What is required :: Scan the entries below and state how many lines contain "ПАЛАТА". No other output.
::::::::::
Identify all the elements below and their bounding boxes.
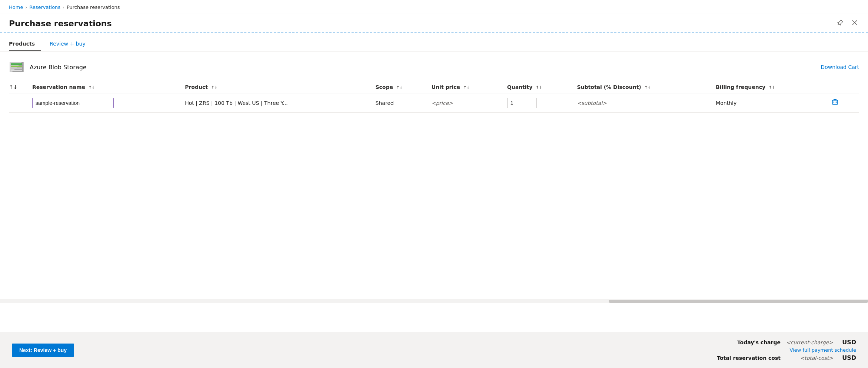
quantity-input[interactable]	[507, 98, 537, 108]
todays-charge-label: Today's charge	[699, 339, 781, 345]
col-header-quantity: Quantity ↑↓	[507, 81, 577, 93]
delete-row-button[interactable]	[829, 97, 841, 109]
table-header-row: ↑↓ Reservation name ↑↓ Product ↑↓ Scope …	[9, 81, 859, 93]
total-cost-value: <total-cost>	[785, 355, 833, 361]
blue-divider	[0, 32, 868, 33]
col-header-subtotal: Subtotal (% Discount) ↑↓	[577, 81, 716, 93]
sort-icon-quantity: ↑↓	[536, 86, 542, 89]
download-cart-link[interactable]: Download Cart	[821, 64, 859, 70]
col-header-actions	[829, 81, 859, 93]
product-info: Azure Blob Storage	[9, 60, 87, 74]
reservation-name-input[interactable]	[32, 98, 114, 108]
total-cost-label: Total reservation cost	[699, 355, 781, 361]
row-cell-scope: Shared	[375, 93, 431, 113]
reservations-table: ↑↓ Reservation name ↑↓ Product ↑↓ Scope …	[9, 81, 859, 113]
row-cell-billing-frequency: Monthly	[716, 93, 829, 113]
icon-stripe-1	[11, 63, 22, 65]
footer-left: Next: Review + buy	[12, 344, 74, 357]
col-header-product: Product ↑↓	[185, 81, 375, 93]
todays-charge-value: <current-charge>	[785, 339, 833, 345]
col-header-reservation-name: Reservation name ↑↓	[32, 81, 185, 93]
main-content: Azure Blob Storage Download Cart ↑↓ Rese…	[0, 52, 868, 113]
tab-review-buy[interactable]: Review + buy	[50, 37, 92, 51]
pin-button[interactable]	[835, 18, 845, 29]
sort-icon-scope: ↑↓	[396, 86, 403, 89]
col-header-billing-frequency: Billing frequency ↑↓	[716, 81, 829, 93]
tabs-container: Products Review + buy	[0, 37, 868, 52]
footer: Next: Review + buy Today's charge <curre…	[0, 332, 868, 368]
svg-line-0	[838, 24, 839, 25]
sort-icon-billing-freq: ↑↓	[769, 86, 775, 89]
next-button[interactable]: Next: Review + buy	[12, 344, 74, 357]
row-cell-unit-price: <price>	[432, 93, 507, 113]
icon-stripe-2	[11, 66, 22, 67]
product-name: Azure Blob Storage	[30, 64, 87, 71]
view-schedule-link[interactable]: View full payment schedule	[699, 347, 856, 353]
breadcrumb-home[interactable]: Home	[9, 4, 23, 10]
sort-icon-subtotal: ↑↓	[645, 86, 651, 89]
col-header-scope: Scope ↑↓	[375, 81, 431, 93]
scrollbar-thumb[interactable]	[609, 300, 868, 303]
col-header-unit-price: Unit price ↑↓	[432, 81, 507, 93]
sort-icon-product: ↑↓	[211, 86, 217, 89]
product-icon	[9, 60, 24, 74]
todays-charge-row: Today's charge <current-charge> USD	[699, 339, 856, 346]
tab-products[interactable]: Products	[9, 37, 41, 51]
page-title: Purchase reservations	[9, 19, 112, 28]
scrollbar-area[interactable]	[0, 299, 868, 303]
row-cell-reservation-name	[32, 93, 185, 113]
total-cost-currency: USD	[838, 354, 856, 361]
page-header: Purchase reservations	[0, 13, 868, 32]
col-header-sort: ↑↓	[9, 81, 32, 93]
icon-stripe-3	[11, 67, 22, 69]
footer-right: Today's charge <current-charge> USD View…	[699, 339, 856, 361]
sort-icon-reservation-name: ↑↓	[89, 86, 95, 89]
close-button[interactable]	[850, 18, 859, 29]
breadcrumb: Home › Reservations › Purchase reservati…	[0, 0, 868, 13]
row-cell-empty	[9, 93, 32, 113]
breadcrumb-separator-2: ›	[63, 5, 64, 10]
row-cell-subtotal: <subtotal>	[577, 93, 716, 113]
icon-stripe-4	[11, 70, 22, 71]
breadcrumb-current: Purchase reservations	[67, 4, 120, 10]
table-row: Hot | ZRS | 100 Tb | West US | Three Y..…	[9, 93, 859, 113]
todays-charge-currency: USD	[838, 339, 856, 346]
total-cost-row: Total reservation cost <total-cost> USD	[699, 354, 856, 361]
product-header: Azure Blob Storage Download Cart	[9, 60, 859, 74]
header-icons	[835, 18, 859, 29]
sort-icon-unit-price: ↑↓	[463, 86, 470, 89]
breadcrumb-separator-1: ›	[25, 5, 27, 10]
row-cell-quantity	[507, 93, 577, 113]
row-cell-delete	[829, 93, 859, 113]
sort-icons-default: ↑↓	[9, 84, 17, 90]
breadcrumb-reservations[interactable]: Reservations	[29, 4, 60, 10]
row-cell-product: Hot | ZRS | 100 Tb | West US | Three Y..…	[185, 93, 375, 113]
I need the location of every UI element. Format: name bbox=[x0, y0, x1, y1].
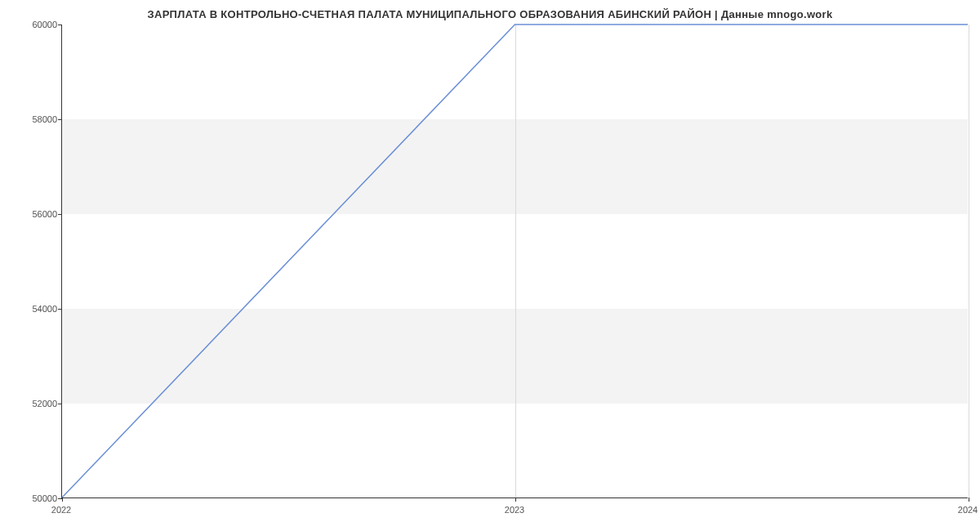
x-tick-label: 2022 bbox=[51, 505, 71, 515]
y-tick-label: 56000 bbox=[8, 209, 57, 219]
y-tick-label: 60000 bbox=[8, 20, 57, 29]
x-tick-label: 2024 bbox=[958, 505, 978, 515]
x-tick-mark bbox=[515, 498, 516, 502]
y-tick-mark bbox=[58, 498, 62, 499]
y-tick-mark bbox=[58, 309, 62, 310]
x-tick-mark bbox=[969, 498, 969, 502]
y-tick-label: 50000 bbox=[8, 493, 57, 503]
y-tick-label: 52000 bbox=[8, 399, 57, 408]
y-tick-label: 58000 bbox=[8, 114, 57, 124]
y-tick-mark bbox=[58, 404, 62, 404]
chart-title: ЗАРПЛАТА В КОНТРОЛЬНО-СЧЕТНАЯ ПАЛАТА МУН… bbox=[0, 0, 980, 20]
y-tick-mark bbox=[58, 25, 62, 25]
plot-area bbox=[61, 25, 968, 498]
y-tick-mark bbox=[58, 214, 62, 215]
chart-container: ЗАРПЛАТА В КОНТРОЛЬНО-СЧЕТНАЯ ПАЛАТА МУН… bbox=[0, 0, 980, 531]
y-tick-mark bbox=[58, 119, 62, 120]
line-series bbox=[62, 25, 968, 498]
y-tick-label: 54000 bbox=[8, 304, 57, 314]
x-tick-mark bbox=[62, 498, 63, 502]
x-tick-label: 2023 bbox=[505, 505, 524, 515]
gridline-vertical bbox=[969, 25, 969, 498]
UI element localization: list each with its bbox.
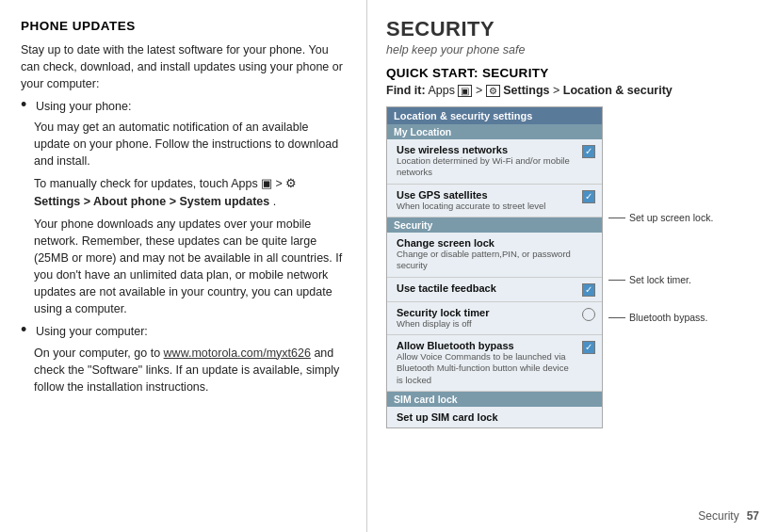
bullet1-sub2-end: .: [273, 195, 276, 208]
bullet-content-phone: Using your phone:: [36, 98, 346, 115]
settings-item-lock-timer[interactable]: Security lock timer When display is off: [387, 302, 602, 335]
item-screen-lock-text: Change screen lock Change or disable pat…: [397, 237, 595, 272]
bullet-content-computer: Using your computer:: [36, 323, 346, 340]
bullet1-sub2: To manually check for updates, touch App…: [34, 175, 346, 209]
item-lock-timer-text: Security lock timer When display is off: [397, 307, 576, 330]
bullet2-label: Using your computer:: [36, 325, 148, 338]
settings-panel: Location & security settings My Location…: [386, 106, 603, 428]
settings-icon-right: ⚙: [486, 85, 500, 97]
left-heading: PHONE UPDATES: [21, 17, 346, 36]
item-lock-timer-desc: When display is off: [397, 318, 576, 330]
item-bluetooth-text: Allow Bluetooth bypass Allow Voice Comma…: [397, 340, 576, 386]
item-wireless-checkbox[interactable]: [582, 145, 595, 158]
bullet-item-computer: • Using your computer:: [21, 323, 346, 340]
bullet1-sub1: You may get an automatic notification of…: [34, 119, 346, 169]
page-label: Security: [698, 509, 738, 523]
find-it-location: Location & security: [563, 84, 673, 97]
settings-item-bluetooth[interactable]: Allow Bluetooth bypass Allow Voice Comma…: [387, 335, 602, 392]
left-intro: Stay up to date with the latest software…: [21, 41, 346, 92]
callout-line2: [608, 280, 625, 281]
item-wireless-title: Use wireless networks: [397, 144, 576, 155]
item-bluetooth-desc: Allow Voice Commands to be launched via …: [397, 351, 576, 386]
callout-text-screen-lock: Set up screen lock.: [629, 212, 713, 223]
settings-item-sim-lock[interactable]: Set up SIM card lock: [387, 407, 602, 427]
item-tactile-text: Use tactile feedback: [397, 282, 576, 294]
quick-start-label: QUICK START: SECURITY: [386, 66, 759, 80]
item-bluetooth-checkbox[interactable]: [582, 341, 595, 354]
motorola-url[interactable]: www.motorola.com/myxt626: [164, 347, 311, 360]
callout-screen-lock: Set up screen lock.: [608, 212, 713, 223]
item-sim-lock-title: Set up SIM card lock: [397, 411, 595, 423]
settings-item-tactile[interactable]: Use tactile feedback: [387, 278, 602, 302]
item-wireless-desc: Location determined by Wi-Fi and/or mobi…: [397, 155, 576, 179]
item-sim-lock-text: Set up SIM card lock: [397, 411, 595, 423]
find-it-label: Find it:: [386, 84, 426, 97]
bullet1-label: Using your phone:: [36, 100, 131, 113]
callout-line1: [608, 218, 625, 218]
item-tactile-checkbox[interactable]: [582, 283, 595, 297]
find-it-text-apps: Apps: [428, 84, 455, 97]
callout-bluetooth-bypass: Bluetooth bypass.: [608, 312, 707, 323]
find-it-settings: Settings: [503, 84, 549, 97]
item-lock-timer-radio[interactable]: [582, 308, 595, 321]
item-screen-lock-desc: Change or disable pattern,PIN, or passwo…: [397, 249, 595, 272]
find-it-line: Find it: Apps ▣ > ⚙ Settings > Location …: [386, 84, 759, 97]
callout-lock-timer: Set lock timer.: [608, 274, 691, 285]
bullet-dot2: •: [21, 321, 32, 340]
find-it-arrow1: >: [476, 84, 482, 97]
settings-item-screen-lock[interactable]: Change screen lock Change or disable pat…: [387, 233, 602, 278]
bullet-item-phone: • Using your phone:: [21, 98, 346, 115]
bullet2-sub1-prefix: On your computer, go to: [34, 347, 160, 360]
apps-icon-inline: ▣: [261, 177, 275, 190]
item-gps-title: Use GPS satellites: [397, 189, 576, 201]
item-gps-text: Use GPS satellites When locating accurat…: [397, 189, 576, 212]
left-column: PHONE UPDATES Stay up to date with the l…: [0, 0, 366, 532]
settings-item-gps[interactable]: Use GPS satellites When locating accurat…: [387, 185, 602, 218]
settings-item-wireless[interactable]: Use wireless networks Location determine…: [387, 139, 602, 185]
item-bluetooth-title: Allow Bluetooth bypass: [397, 340, 576, 351]
item-wireless-text: Use wireless networks Location determine…: [397, 144, 576, 179]
item-lock-timer-title: Security lock timer: [397, 307, 576, 318]
item-gps-checkbox[interactable]: [582, 190, 595, 203]
item-screen-lock-title: Change screen lock: [397, 237, 595, 249]
callout-text-bluetooth: Bluetooth bypass.: [629, 312, 707, 323]
page-number: 57: [747, 509, 759, 523]
bullet1-sub3: Your phone downloads any updates over yo…: [34, 216, 346, 318]
item-gps-desc: When locating accurate to street level: [397, 201, 576, 212]
apps-icon: ▣: [458, 85, 472, 97]
bullet-dot: •: [21, 96, 32, 115]
bullet1-sub2-mid: >: [276, 177, 286, 190]
section-my-location: My Location: [387, 124, 602, 139]
bullet2-sub1: On your computer, go to www.motorola.com…: [34, 345, 346, 395]
section-subtitle: help keep your phone safe: [386, 43, 759, 56]
item-tactile-title: Use tactile feedback: [397, 282, 576, 294]
section-title: SECURITY: [386, 17, 759, 41]
find-it-arrow2: >: [553, 84, 559, 97]
section-security: Security: [387, 218, 602, 233]
callout-text-lock-timer: Set lock timer.: [629, 274, 691, 285]
settings-icon-inline: ⚙: [285, 177, 297, 190]
page-number-area: Security 57: [698, 509, 759, 523]
right-column: SECURITY help keep your phone safe QUICK…: [367, 0, 778, 532]
callout-line3: [608, 317, 625, 318]
bullet1-sub2-prefix: To manually check for updates, touch App…: [34, 177, 258, 190]
bullet1-sub2-bold: Settings > About phone > System updates: [34, 195, 269, 208]
section-sim-lock: SIM card lock: [387, 392, 602, 407]
settings-area: Location & security settings My Location…: [386, 106, 759, 428]
panel-header: Location & security settings: [387, 107, 602, 124]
::::::::::
Exercise output :: 2